RACH Traffic Prediction in Massive Machine Type Communications

TL;DR

The paper tackles bursty traffic prediction in massive mMTC networks by proposing a lightweight, online ML framework that combines an LSTM and DenseNet (with residuals) for traffic prediction and a burst-detection network for congestion forecasting. A key novelty is the Fast LiveStream Predictor (FLSP), which updates LSTM states using only fresh data, avoiding buffering and reducing computation compared to traditional rolling methods, while preserving long-range dependencies. The framework is evaluated in a realistic, multi-group mMTC scenario, demonstrating substantial improvements in long-term prediction accuracy (up to ~52% reported) and superior burst detection performance (high F1-scores) with lower processing load. These results support proactive, time-critical congestion management in large-scale IoT networks and offer a flexible methodology adaptable to various recurrent architectures and live-time-series applications.

Abstract

Traffic pattern prediction has emerged as a promising approach for efficiently managing and mitigating the impacts of event-driven bursty traffic in massive machine-type communication (mMTC) networks. However, achieving accurate predictions of bursty traffic remains a non-trivial task due to the inherent randomness of events, and these challenges intensify within live network environments. Consequently, there is a compelling imperative to design a lightweight and agile framework capable of assimilating continuously collected data from the network and accurately forecasting bursty traffic in mMTC networks. This paper addresses these challenges by presenting a machine learning-based framework tailored for forecasting bursty traffic in multi-channel slotted ALOHA networks. The proposed machine learning network comprises long-term short-term memory (LSTM) and a DenseNet with feed-forward neural network (FFNN) layers, where the residual connections enhance the training ability of the machine learning network in capturing complicated patterns. Furthermore, we develop a new low-complexity online prediction algorithm that updates the states of the LSTM network by leveraging frequently collected data from the mMTC network. Simulation results and complexity analysis demonstrate the superiority of our proposed algorithm in terms of both accuracy and complexity, making it well-suited for time-critical live scenarios. We evaluate the performance of the proposed framework in a network with a single base station and thousands of devices organized into groups with distinct traffic-generating characteristics. Comprehensive evaluations and simulations indicate that our proposed machine learning approach achieves a remarkable $52\%$ higher accuracy in long-term predictions compared to traditional methods, without imposing additional processing load on the system.

Figures (12)

• Figure 1: An example of application-based categorization of devices in an mMTC network. The total network traffic is the sum of the traffic generated by the various groups, each with their own set of characteristics.
• Figure 2: Four-way handshake procedure of access request in LTE and NR-5G.
• Figure 3: Proposed ML architectures for traffic prediction and congested bursty event detection networks.
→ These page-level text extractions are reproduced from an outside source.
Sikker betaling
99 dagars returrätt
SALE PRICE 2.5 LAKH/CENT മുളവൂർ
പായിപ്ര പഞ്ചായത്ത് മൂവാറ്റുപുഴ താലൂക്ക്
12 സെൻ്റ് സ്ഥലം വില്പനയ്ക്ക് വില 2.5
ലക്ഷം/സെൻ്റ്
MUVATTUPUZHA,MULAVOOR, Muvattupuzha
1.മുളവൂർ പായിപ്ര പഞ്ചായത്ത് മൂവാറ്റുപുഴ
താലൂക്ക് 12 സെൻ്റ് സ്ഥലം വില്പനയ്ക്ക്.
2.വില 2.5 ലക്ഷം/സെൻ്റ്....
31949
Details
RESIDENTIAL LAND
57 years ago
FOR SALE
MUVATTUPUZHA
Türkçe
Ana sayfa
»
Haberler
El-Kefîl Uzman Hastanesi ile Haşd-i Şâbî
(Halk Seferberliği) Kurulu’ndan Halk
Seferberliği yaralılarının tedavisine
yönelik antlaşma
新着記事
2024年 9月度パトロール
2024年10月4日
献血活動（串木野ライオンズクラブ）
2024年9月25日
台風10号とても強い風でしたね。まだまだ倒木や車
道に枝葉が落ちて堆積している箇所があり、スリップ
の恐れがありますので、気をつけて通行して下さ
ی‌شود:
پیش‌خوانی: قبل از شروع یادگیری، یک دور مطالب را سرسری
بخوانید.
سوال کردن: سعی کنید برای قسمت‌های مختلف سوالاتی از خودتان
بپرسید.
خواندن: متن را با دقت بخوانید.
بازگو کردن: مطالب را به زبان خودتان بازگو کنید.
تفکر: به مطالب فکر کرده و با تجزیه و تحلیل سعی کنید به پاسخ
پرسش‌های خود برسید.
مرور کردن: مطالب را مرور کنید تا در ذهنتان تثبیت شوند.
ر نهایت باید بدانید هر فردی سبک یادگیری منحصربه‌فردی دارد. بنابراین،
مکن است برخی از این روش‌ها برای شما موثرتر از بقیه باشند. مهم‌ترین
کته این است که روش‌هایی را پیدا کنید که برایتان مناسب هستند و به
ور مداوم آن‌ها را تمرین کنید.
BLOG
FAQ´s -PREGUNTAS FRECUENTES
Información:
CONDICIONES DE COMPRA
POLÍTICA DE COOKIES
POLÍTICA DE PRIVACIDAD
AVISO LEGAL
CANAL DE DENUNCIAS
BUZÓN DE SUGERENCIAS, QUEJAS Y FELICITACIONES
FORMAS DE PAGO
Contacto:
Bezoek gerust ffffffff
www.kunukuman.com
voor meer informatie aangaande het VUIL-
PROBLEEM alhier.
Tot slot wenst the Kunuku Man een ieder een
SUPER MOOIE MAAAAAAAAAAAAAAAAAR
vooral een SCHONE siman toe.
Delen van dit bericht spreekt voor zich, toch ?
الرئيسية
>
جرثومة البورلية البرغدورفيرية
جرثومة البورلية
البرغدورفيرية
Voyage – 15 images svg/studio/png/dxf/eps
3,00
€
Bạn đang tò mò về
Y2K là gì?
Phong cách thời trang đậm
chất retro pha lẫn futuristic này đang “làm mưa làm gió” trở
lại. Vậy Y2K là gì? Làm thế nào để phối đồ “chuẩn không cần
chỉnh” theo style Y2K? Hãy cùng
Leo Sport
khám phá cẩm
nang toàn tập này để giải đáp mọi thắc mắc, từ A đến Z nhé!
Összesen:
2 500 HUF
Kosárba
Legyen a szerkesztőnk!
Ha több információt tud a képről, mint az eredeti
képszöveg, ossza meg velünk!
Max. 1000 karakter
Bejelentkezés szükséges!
Second network receives the output of the first network as chunks of data.
• Figure 4: Recursive algorithm in the prediction phase of LSTM networks.
• Figure 5: Comparison of rolling and FLSP algorithms in generating output sequences. (a) Rolling algorithm: The input sequence at each step (solid black frame) consists of truncated historical data and fresh data (blue shade). The traffic prediction network generates predictions for $l_p$ time slots at each step (solid red frame), but only the last $l_f$ time slots (green shade) are retained and appended to the output sequence. (b) FLSP algorithm: In this method, the input sequence includes only the fresh data, resulting in faster state updates compared to the rolling method. Yellow dashed lines represent a chunk of data, which is the concatenation of fresh data and predicted samples at each step, used as input for the burst detection network.